Droit à l'avortement aux États-Unis : la "Bible Belt", ces États qui le restreignent déjà

Publié le 3 mai 2022 à 19h12, mis à jour le 4 mai 2022 à 8h16

Source : TF1 Info

Si le droit à l'avortement est toujours garanti sur l'ensemble du territoire américain, des États ont instauré des mesures limitant fortement son accès.
La plupart sont situés dans la "Bible Belt", où la religion est très prégnante et utilisée comme justification pour s'opposer à ce droit des femmes.

Certains États avaient pris de l'avance. Alors qu'un document a révélé qu'une partie des magistrats de la Cour suprême travaillait à l'annulation de la décision Roe v. Wade qui protège le droit à l'avortement aux États-Unis, son accès est déjà largement limité dans plus de 26 États, dont la majorité est située dans la "Bible Belt"

Le terme aurait été utilisé pour la première fois par le journaliste H. L. Mencken en 1924 dans un de ses articles dans le Chicago Daily Tribune. Comprenant un gros quart Sud-Est du pays, la "ceinture de la Bible" désigne ces États conservateurs où le protestantisme rigoriste et la religion chrétienne sont omniprésents.

Des États religieux opposés à l'avortement

En Alabama par exemple, 82% de ses 4,8 millions d'habitants disent croire en Dieu "avec une certitude absolue", selon une étude du Pew Research Center en 2016. Toujours selon le même institut, parmi les trois millions d'habitants du Mississippi, 82% n'ont aucun doute sur l'existence de Dieu et trois quarts prient au moins une fois par jour. Des chiffres similaires sont retrouvés en Floride, en Géorgie, en Caroline du Sud et du Nord, bien que partiellement, mais aussi en Louisiane, au Texas, en Oklahoma, en Arkansas ou encore au Tennessee. 

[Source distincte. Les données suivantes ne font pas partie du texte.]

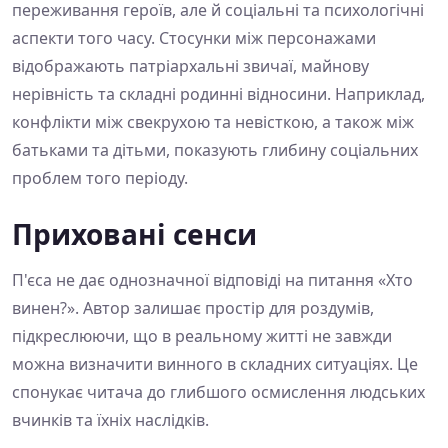
переживання героїв, але й соціальні та психологічні
аспекти того часу. Стосунки між персонажами
відображають патріархальні звичаї, майнову
нерівність та складні родинні відносини. Наприклад,
конфлікти між свекрухою та невісткою, а також між
батьками та дітьми, показують глибину соціальних
проблем того періоду.
Приховані сенси
П'єса не дає однозначної відповіді на питання «Хто
винен?». Автор залишає простір для роздумів,
підкреслюючи, що в реальному житті не завжди
можна визначити винного в складних ситуаціях. Це
спонукає читача до глибшого осмислення людських
вчинків та їхніх наслідків.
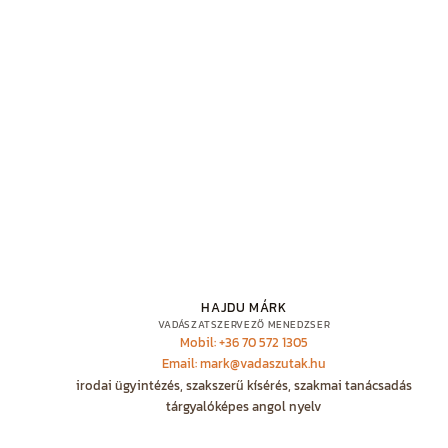
HAJDU MÁRK
VADÁSZATSZERVEZŐ MENEDZSER
Mobil: +36 70 572 1305
Email: mark@vadaszutak.hu
irodai ügyintézés, szakszerű kísérés, szakmai tanácsadás
tárgyalóképes angol nyelv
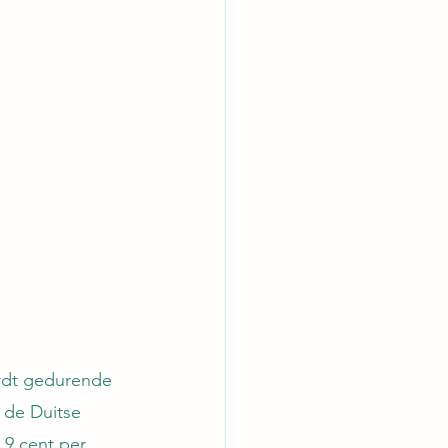
rdt gedurende 
 de Duitse 
,9 cent per 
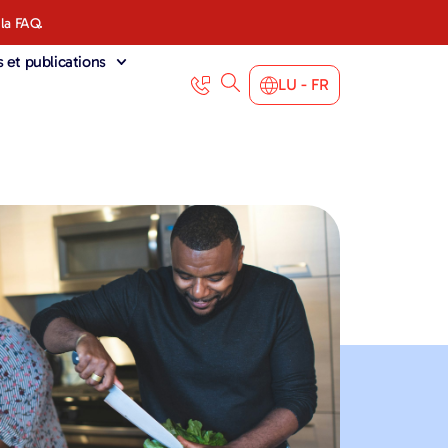
 la FAQ.
s et publications
LU - FR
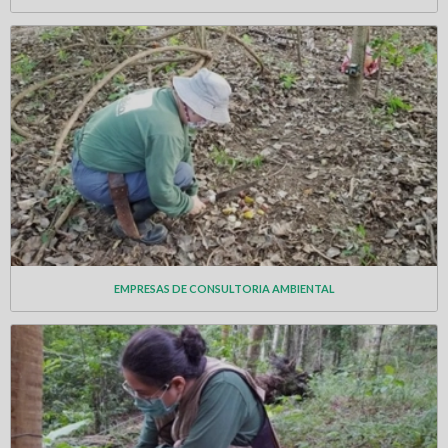
EMPRESAS DE CONSULTORIA AMBIENTAL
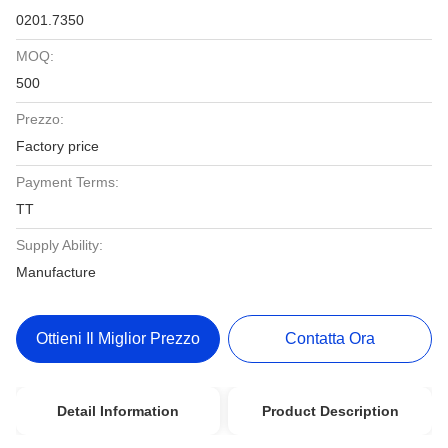
0201.7350
MOQ:
500
Prezzo:
Factory price
Payment Terms:
TT
Supply Ability:
Manufacture
Ottieni Il Miglior Prezzo
Contatta Ora
Detail Information
Product Description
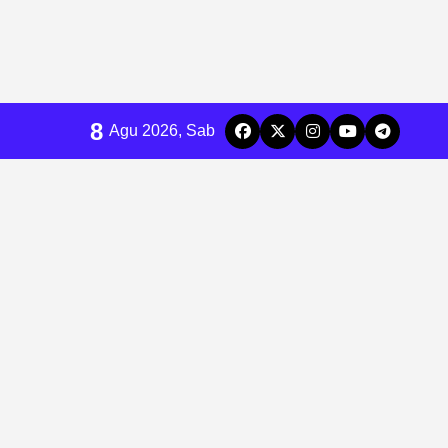
8
Agu 2026, Sab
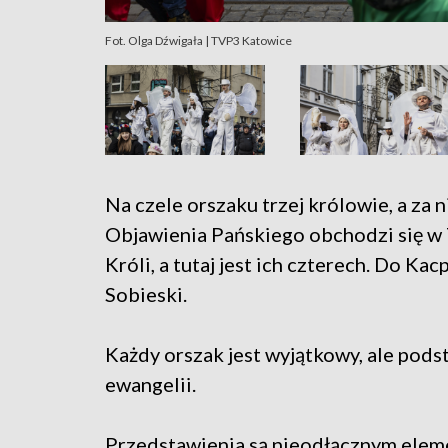
Fot. Olga Dźwigała | TVP3 Katowice
Na czele orszaku trzej królowie, a za
Objawienia Pańskiego obchodzi się w
Króli, a tutaj jest ich czterech. Do Kac
Sobieski.
Każdy orszak jest wyjątkowy, ale podst
ewangelii.
Przedstawienia są nieodłącznym elem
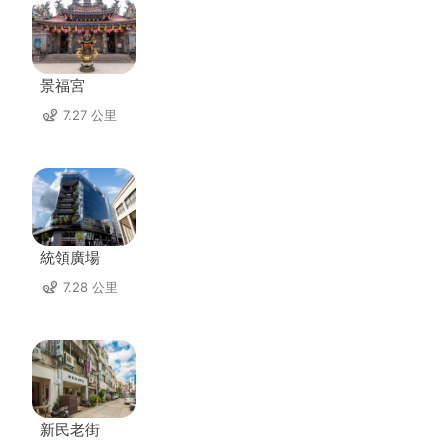
景福宮
7.27 公里
統領廣場
7.28 公里
新民老街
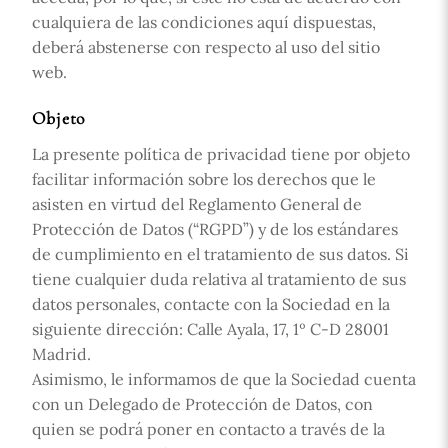
cualquiera de las condiciones aquí dispuestas,
deberá abstenerse con respecto al uso del sitio
web.
Objeto
La presente política de privacidad tiene por objeto
facilitar información sobre los derechos que le
asisten en virtud del Reglamento General de
Protección de Datos (“RGPD”) y de los estándares
de cumplimiento en el tratamiento de sus datos. Si
tiene cualquier duda relativa al tratamiento de sus
datos personales, contacte con la Sociedad en la
siguiente dirección: Calle Ayala, 17, 1º C-D 28001
Madrid.
Asimismo, le informamos de que la Sociedad cuenta
con un Delegado de Protección de Datos, con
quien se podrá poner en contacto a través de la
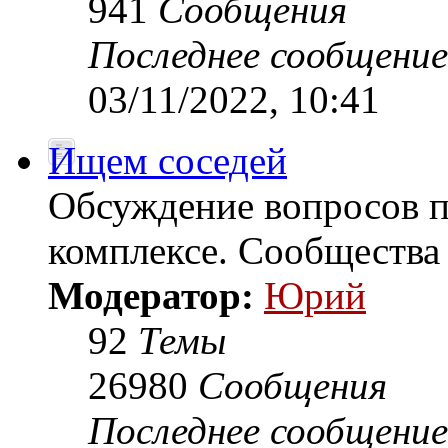
941
Сообщения
Последнее сообщение
03/11/2022, 10:41
Ищем соседей
Обсуждение вопросов 
комплексе. Сообщества
Модератор:
Юрий
92
Темы
26980
Сообщения
Последнее сообщение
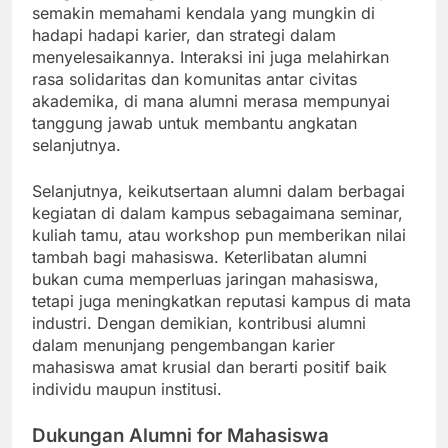
semakin memahami kendala yang mungkin di
hadapi hadapi karier, dan strategi dalam
menyelesaikannya. Interaksi ini juga melahirkan
rasa solidaritas dan komunitas antar civitas
akademika, di mana alumni merasa mempunyai
tanggung jawab untuk membantu angkatan
selanjutnya.
Selanjutnya, keikutsertaan alumni dalam berbagai
kegiatan di dalam kampus sebagaimana seminar,
kuliah tamu, atau workshop pun memberikan nilai
tambah bagi mahasiswa. Keterlibatan alumni
bukan cuma memperluas jaringan mahasiswa,
tetapi juga meningkatkan reputasi kampus di mata
industri. Dengan demikian, kontribusi alumni
dalam menunjang pengembangan karier
mahasiswa amat krusial dan berarti positif baik
individu maupun institusi.
Dukungan Alumni for Mahasiswa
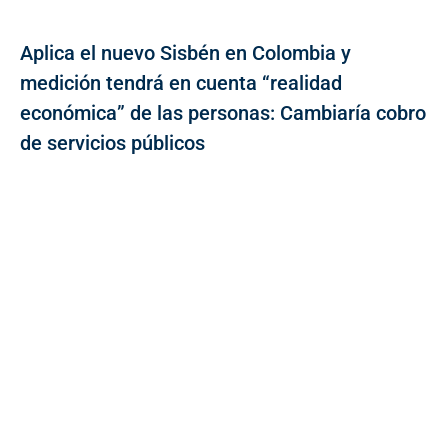
Aplica el nuevo Sisbén en Colombia y
medición tendrá en cuenta “realidad
económica” de las personas: Cambiaría cobro
de servicios públicos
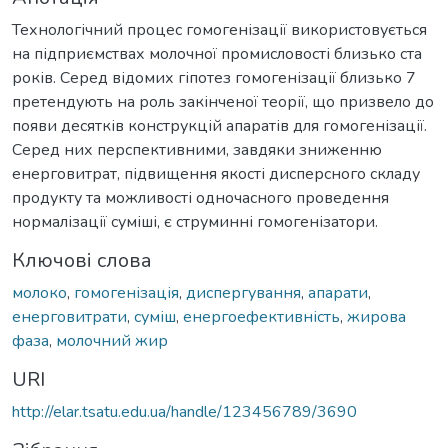
Технологічний процес гомогенізації використовується
на підприємствах молочної промисловості близько ста
років. Серед відомих гіпотез гомогенізації близько 7
претендують на роль закінченої теорії, що призвело до
появи десятків конструкцій апаратів для гомогенізації.
Серед них перспективними, завдяки зниженню
енерговитрат, підвищення якості дисперсного складу
продукту та можливості одночасного проведення
нормалізації суміші, є струминні гомогенізатори.
Ключові слова
молоко
,
гомогенізація
,
диспергування
,
апарати
,
енерговитрати
,
суміш
,
енергоефективність
,
жирова
фаза
,
молочний жир
URI
http://elar.tsatu.edu.ua/handle/123456789/3690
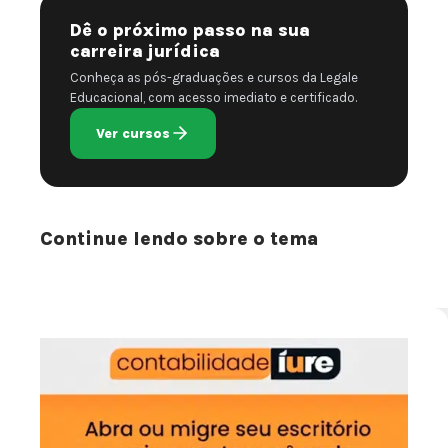
Dê o próximo passo na sua
carreira jurídica
Conheça as pós-graduações e cursos da Legale
Educacional, com acesso imediato e certificado.
Ver cursos
Continue lendo sobre o tema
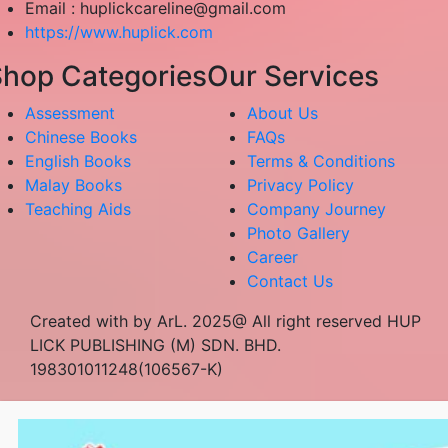
Email :
huplickcareline@gmail.com
https://www.huplick.com
hop Categories
Our Services
Assessment
About Us
Chinese Books
FAQs
English Books
Terms & Conditions
Malay Books
Privacy Policy
Teaching Aids
Company Journey
Photo Gallery
Career
Contact Us
Created with by ArL. 2025@ All right reserved HUP
LICK PUBLISHING (M) SDN. BHD.
198301011248(106567-K)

Or, les "pro-vie" justifient généralement leur opposition à l'avortement en donnant des arguments religieux. Les Protestants évangéliques blancs sont ainsi le groupe religieux le moins susceptible de soutenir l'avortement légal, selon le Pew Research Center. Rien que dans l'état du Mississippi, 59% des habitants jugent que l'avortement devrait être illégal dans la plupart des cas. A contrario, à l'échelle nationale, 59% des adultes américains jugent que l'avortement devrait être légal dans la plupart des cas. 

Si la décision Roe v. Wade rendue en 1973 rend ce droit possible dans tous les États, une décision passée le même jour, la Doe v. Bolton, en limite la portée et permet également aux gouvernements fédéraux de prendre des restrictions au droit à l'avortement lorsque la grossesse est avancée. Les États de la "Bible Belt" en ont largement profité, d'autant plus depuis que la Cour suprême a basculé dans le camp conservateur avec la nomination par Donald Trump de trois juges opposés à l'avortement.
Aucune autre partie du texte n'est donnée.